Rupert Brooke
The True Beatitude (Bouts-Rimes)
The True Beatitude (Bouts-Rimes)

They say when the Great Prompter's hand shall ring
Down the last curtain upon earth and sea,
All the Good Mimes will have eternity
To praise their Author, worship love and sing;
Or to the walls of Heaven wandering
Look down on those damned for a fretful d——,
Mock them (all theologians agree
On this reward for virtue), laugh, and fling

New sulphur on the sin-incarnadined . . .
Ah, Love! still temporal, and still atmospheric,
Teleologically unperturbed,
We share a peace by no divine divined,
An earthly garden hidden from any cleric,
Untrodden of God, by no Eternal curbed.

1913.
Sonnet Reversed
Hand trembling towards hand; the amazing lights
Of heart and eye. They stood on supreme heights.

Ah, the delirious weeks of honeymoon!
Soon they returned, and after strange adventures,
Settled at Balham by the end of June,
Their money was in Can. Pacs. B. Debentures,
And in Antofagastas. Still he went
Cityward daily; still she did abide
At home. And both were really quite content
With work and social pleasures. Then they died.
They left three children (beside George, who drank);
The eldest Jane, who married Mr. Bell,
William, the head-clerk in the County Bank,
And Henry, a stock-broker, doing well.

Lulworth, 1 January 1911.
It's Not Going to Happen Again
I have known the most dear that is granted us here,
More supreme than the gods know above,
Like a star I was hurled through the sweet of the world,
And the height and the light of it, Love.
I have risen to the uttermost Heaven of Joy,
I have sunk to the sheer Hell of Pain—
But—it's not going to happen again, my boy,
It's not going to happen again.

It's the very first word that poor Juliet heard
From her Romeo over the Styx;
And the Roman will tell Cleopatra in hell
When she starts her immortal old tricks;
What Paris was tellin' for good-bye to Helen
When he bundled her into the train—
Oh, it's not going to happen again, old girl,
It's not going to happen again.

Chateau Lake Louise, Canada, 1913.
The Little Dog's Day
All in the town were still asleep,
When the sun came up with a shout and a leap.
In the lonely streets unseen by man,
A little dog danced. And the day began.

All his life he'd been good, as far as he could,
And the poor little beast had done all that he should.
But this morning he swore, by Odin and Thor
And the Canine Valhalla—he'd stand it no more!

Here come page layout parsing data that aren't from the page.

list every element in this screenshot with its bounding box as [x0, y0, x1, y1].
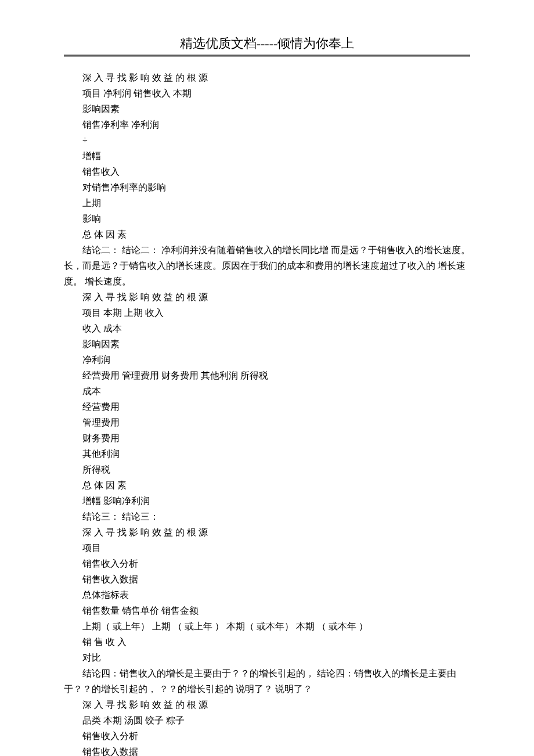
body-line: 所得税 — [64, 462, 470, 477]
body-line: 管理费用 — [64, 415, 470, 430]
conclusion-4-text: 结论四：销售收入的增长是主要由于？？的增长引起的， 结论四：销售收入的增长是主要… — [64, 668, 456, 694]
body-line: 销售收入分析 — [64, 728, 470, 744]
body-line: 项目 — [64, 540, 470, 556]
body-line: 总 体 因 素 — [64, 477, 470, 493]
body-line: 总 体 因 素 — [64, 226, 470, 242]
body-line: 其他利润 — [64, 446, 470, 462]
header-rule-top — [64, 55, 470, 56]
body-line: 总体指标表 — [64, 587, 470, 603]
body-line: 销售收入分析 — [64, 556, 470, 571]
body-line: ÷ — [64, 132, 470, 148]
header-rule-bottom — [64, 56, 470, 57]
page-header: 精选优质文档-----倾情为你奉上 — [64, 35, 470, 52]
body-line: 影响因素 — [64, 336, 470, 352]
body-line: 增幅 — [64, 148, 470, 164]
body-line: 品类 本期 汤圆 饺子 粽子 — [64, 712, 470, 728]
document-page: 精选优质文档-----倾情为你奉上 深 入 寻 找 影 响 效 益 的 根 源 … — [0, 0, 534, 756]
body-line: 销售收入 — [64, 164, 470, 179]
body-line: 项目 本期 上期 收入 — [64, 305, 470, 321]
body-line: 财务费用 — [64, 430, 470, 446]
body-line: 成本 — [64, 383, 470, 399]
body-line: 深 入 寻 找 影 响 效 益 的 根 源 — [64, 524, 470, 540]
body-line: 销售净利率 净利润 — [64, 117, 470, 132]
body-line: 上期（ 或上年） 上期 （ 或上年 ） 本期（ 或本年） 本期 （ 或本年 ） — [64, 618, 470, 634]
body-line: 结论三： 结论三： — [64, 509, 470, 524]
body-line: 影响因素 — [64, 101, 470, 117]
body-line: 经营费用 管理费用 财务费用 其他利润 所得税 — [64, 368, 470, 383]
conclusion-4: 结论四：销售收入的增长是主要由于？？的增长引起的， 结论四：销售收入的增长是主要… — [64, 665, 470, 697]
body-line: 对销售净利率的影响 — [64, 179, 470, 195]
body-line: 深 入 寻 找 影 响 效 益 的 根 源 — [64, 289, 470, 305]
body-line: 销售收入数据 — [64, 744, 470, 756]
body-line: 对比 — [64, 650, 470, 665]
body-line: 销售数量 销售单价 销售金额 — [64, 603, 470, 618]
body-line: 深 入 寻 找 影 响 效 益 的 根 源 — [64, 70, 470, 85]
body-line: 经营费用 — [64, 399, 470, 415]
body-line: 增幅 影响净利润 — [64, 493, 470, 509]
body-line: 上期 — [64, 195, 470, 211]
body-line: 收入 成本 — [64, 321, 470, 336]
body-line: 影响 — [64, 211, 470, 226]
body-line: 销 售 收 入 — [64, 634, 470, 650]
conclusion-2-text: 结论二： 结论二： 净利润并没有随着销售收入的增长同比增 而是远？于销售收入的增… — [64, 245, 470, 286]
conclusion-2: 结论二： 结论二： 净利润并没有随着销售收入的增长同比增 而是远？于销售收入的增… — [64, 242, 470, 289]
body-line: 净利润 — [64, 352, 470, 368]
body-line: 销售收入数据 — [64, 571, 470, 587]
document-body: 深 入 寻 找 影 响 效 益 的 根 源 项目 净利润 销售收入 本期 影响因… — [64, 70, 470, 756]
body-line: 深 入 寻 找 影 响 效 益 的 根 源 — [64, 697, 470, 712]
body-line: 项目 净利润 销售收入 本期 — [64, 85, 470, 101]
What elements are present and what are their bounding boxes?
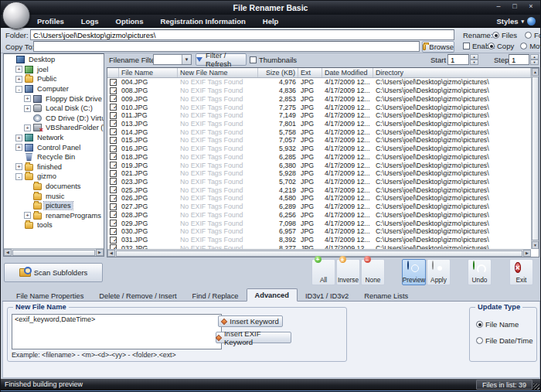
checkbox-icon[interactable]: ✓	[110, 153, 117, 160]
tree-item-desktop[interactable]: +Desktop	[4, 55, 104, 65]
spin-down-icon[interactable]: ▼	[530, 60, 539, 65]
table-row[interactable]: ✓013.JPGNo EXIF Tags Found7,801JPG4/17/2…	[107, 120, 531, 128]
checkbox-icon[interactable]: ✓	[110, 79, 117, 86]
table-row[interactable]: ✓019.JPGNo EXIF Tags Found6,380JPG4/17/2…	[107, 161, 531, 169]
tree-expander-icon[interactable]: +	[24, 212, 31, 219]
table-row[interactable]: ✓018.JPGNo EXIF Tags Found6,285JPG4/17/2…	[107, 152, 531, 161]
row-checkbox[interactable]: ✓	[107, 112, 119, 119]
tree-item-public[interactable]: +Public	[4, 74, 104, 84]
column-header-date-modified[interactable]: Date Modified	[322, 68, 373, 77]
start-stepper[interactable]: ▲▼	[470, 54, 478, 65]
scroll-right-icon[interactable]: ▶	[523, 250, 531, 257]
inverse-button[interactable]: Inverse	[336, 259, 360, 285]
table-row[interactable]: ✓032.JPGNo EXIF Tags Found8,277JPG4/17/2…	[107, 244, 531, 249]
row-checkbox[interactable]: ✓	[107, 220, 119, 227]
tree-item-floppy-disk-drive-a-[interactable]: +Floppy Disk Drive (A:)	[4, 94, 104, 104]
row-checkbox[interactable]: ✓	[107, 195, 119, 202]
tree-item-finished[interactable]: +finished	[4, 162, 104, 172]
scroll-left-icon[interactable]: ◀	[4, 249, 12, 256]
menu-item-registration-information[interactable]: Registration Information	[151, 15, 253, 28]
table-vertical-scrollbar[interactable]: ▲ ▼	[531, 68, 539, 249]
row-checkbox[interactable]: ✓	[107, 95, 119, 102]
tree-item-music[interactable]: +music	[4, 191, 104, 201]
styles-menu[interactable]: Styles	[496, 17, 518, 26]
table-row[interactable]: ✓031.JPGNo EXIF Tags Found8,392JPG4/17/2…	[107, 236, 531, 244]
checkbox-icon[interactable]: ✓	[110, 95, 117, 102]
scroll-down-icon[interactable]: ▼	[532, 241, 539, 249]
tab-id3v1-id3v2[interactable]: ID3v1 / ID3v2	[298, 290, 356, 302]
tree-item-control-panel[interactable]: +Control Panel	[4, 142, 104, 152]
radio-icon[interactable]	[525, 32, 532, 39]
copymove-option-move[interactable]: Move	[520, 42, 541, 50]
scan-subfolders-button[interactable]: Scan Subfolders	[4, 263, 103, 282]
checkbox-icon[interactable]: ✓	[110, 195, 117, 202]
table-row[interactable]: ✓011.JPGNo EXIF Tags Found7,149JPG4/17/2…	[107, 111, 531, 120]
thumbnails-checkbox-box[interactable]	[250, 56, 257, 63]
tree-scroll-thumb[interactable]	[12, 250, 95, 256]
tree-item-gizmo[interactable]: -gizmo	[4, 172, 104, 182]
column-header-size-kb-[interactable]: Size (KB)	[258, 68, 298, 77]
table-row[interactable]: ✓023.JPGNo EXIF Tags Found5,702JPG4/17/2…	[107, 178, 531, 186]
checkbox-icon[interactable]: ✓	[110, 137, 117, 144]
table-row[interactable]: ✓010.JPGNo EXIF Tags Found7,275JPG4/17/2…	[107, 103, 531, 111]
rename-option-files[interactable]: Files	[492, 31, 517, 39]
tree-item-renameprograms[interactable]: +renamePrograms	[4, 211, 104, 221]
rename-option-folders[interactable]: Folders	[525, 31, 541, 39]
update-type-option-file-date-time[interactable]: File Date/Time	[476, 336, 532, 345]
row-checkbox[interactable]: ✓	[107, 79, 119, 86]
checkbox-icon[interactable]: ✓	[110, 104, 117, 111]
tree-item-joel[interactable]: +joel	[4, 65, 104, 75]
tree-item-network[interactable]: +Network	[4, 133, 104, 143]
tree-expander-icon[interactable]: +	[15, 76, 22, 83]
radio-icon[interactable]	[492, 32, 499, 39]
table-row[interactable]: ✓025.JPGNo EXIF Tags Found4,219JPG4/17/2…	[107, 186, 531, 194]
row-checkbox[interactable]: ✓	[107, 186, 119, 193]
menu-item-logs[interactable]: Logs	[73, 15, 107, 28]
checkbox-icon[interactable]: ✓	[110, 237, 117, 244]
tree-item-tools[interactable]: +tools	[4, 220, 104, 230]
tree-expander-icon[interactable]: +	[15, 144, 22, 151]
row-checkbox[interactable]: ✓	[107, 178, 119, 185]
copyto-input[interactable]	[33, 41, 420, 52]
start-input[interactable]	[447, 54, 469, 65]
row-checkbox[interactable]: ✓	[107, 237, 119, 244]
menu-item-profiles[interactable]: Profiles	[29, 15, 73, 28]
column-header-check[interactable]	[107, 68, 119, 77]
checkbox-icon[interactable]: ✓	[110, 120, 117, 127]
tab-rename-lists[interactable]: Rename Lists	[356, 290, 416, 302]
tree-expander-icon[interactable]: +	[15, 135, 22, 141]
column-header-directory[interactable]: Directory	[373, 68, 531, 77]
row-checkbox[interactable]: ✓	[107, 170, 119, 177]
checkbox-icon[interactable]: ✓	[110, 128, 117, 135]
table-row[interactable]: ✓026.JPGNo EXIF Tags Found4,580JPG4/17/2…	[107, 194, 531, 203]
checkbox-icon[interactable]: ✓	[110, 145, 117, 152]
tree-item-documents[interactable]: +documents	[4, 182, 104, 192]
radio-icon[interactable]	[520, 43, 527, 49]
none-button[interactable]: None	[361, 259, 385, 285]
radio-icon[interactable]	[476, 321, 483, 328]
tree-expander-icon[interactable]: +	[24, 105, 31, 112]
table-row[interactable]: ✓028.JPGNo EXIF Tags Found6,256JPG4/17/2…	[107, 211, 531, 220]
checkbox-icon[interactable]: ✓	[110, 178, 117, 185]
tree-expander-icon[interactable]: +	[15, 163, 22, 170]
tree-item-cd-drive-d-virtualbox-guest[interactable]: +CD Drive (D:) VirtualBox Guest	[4, 114, 104, 124]
new-file-name-input[interactable]: <exif_keyword,DateTime>	[12, 314, 222, 349]
row-checkbox[interactable]: ✓	[107, 203, 119, 210]
tree-expander-icon[interactable]: -	[15, 173, 22, 180]
enable-checkbox-box[interactable]	[463, 43, 470, 49]
table-row[interactable]: ✓009.JPGNo EXIF Tags Found2,853JPG4/17/2…	[107, 94, 531, 103]
tree-item-pictures[interactable]: +pictures	[4, 201, 104, 211]
update-type-option-file-name[interactable]: File Name	[476, 320, 532, 329]
step-input[interactable]	[509, 54, 529, 65]
row-checkbox[interactable]: ✓	[107, 145, 119, 152]
table-row[interactable]: ✓021.JPGNo EXIF Tags Found5,928JPG4/17/2…	[107, 169, 531, 178]
table-row[interactable]: ✓004.JPGNo EXIF Tags Found4,976JPG4/17/2…	[107, 78, 531, 87]
row-checkbox[interactable]: ✓	[107, 153, 119, 160]
tree-item-recycle-bin[interactable]: +Recycle Bin	[4, 152, 104, 162]
table-row[interactable]: ✓027.JPGNo EXIF Tags Found6,289JPG4/17/2…	[107, 203, 531, 211]
table-row[interactable]: ✓029.JPGNo EXIF Tags Found7,098JPG4/17/2…	[107, 219, 531, 227]
insert-keyword-button[interactable]: Insert Keyword	[218, 315, 283, 327]
menu-item-help[interactable]: Help	[254, 15, 288, 28]
spin-up-icon[interactable]: ▲	[470, 54, 478, 60]
copymove-option-copy[interactable]: Copy	[488, 42, 514, 50]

So his prayer he got granted—to do just what he wanted,
Prevented by none, for the space of one day.
"Jam incipiebo 1, sedere facebo 2,"
In dog-Latin he quoth, "Euge! sophos! hurray!"

He fought with the he-dogs, and winked at the she-dogs,
A thing that had never been heard of before.
"For the stigma of gluttony, I care not a button!" he
Cried, and ate all he could swallow—and more.

He took sinewy lumps from the shins of old frumps,
And mangled the errand-boys—when he could get 'em.
He shammed furious rabies, and bit all the babies 3,
And followed the cats up the trees, and then ate' em!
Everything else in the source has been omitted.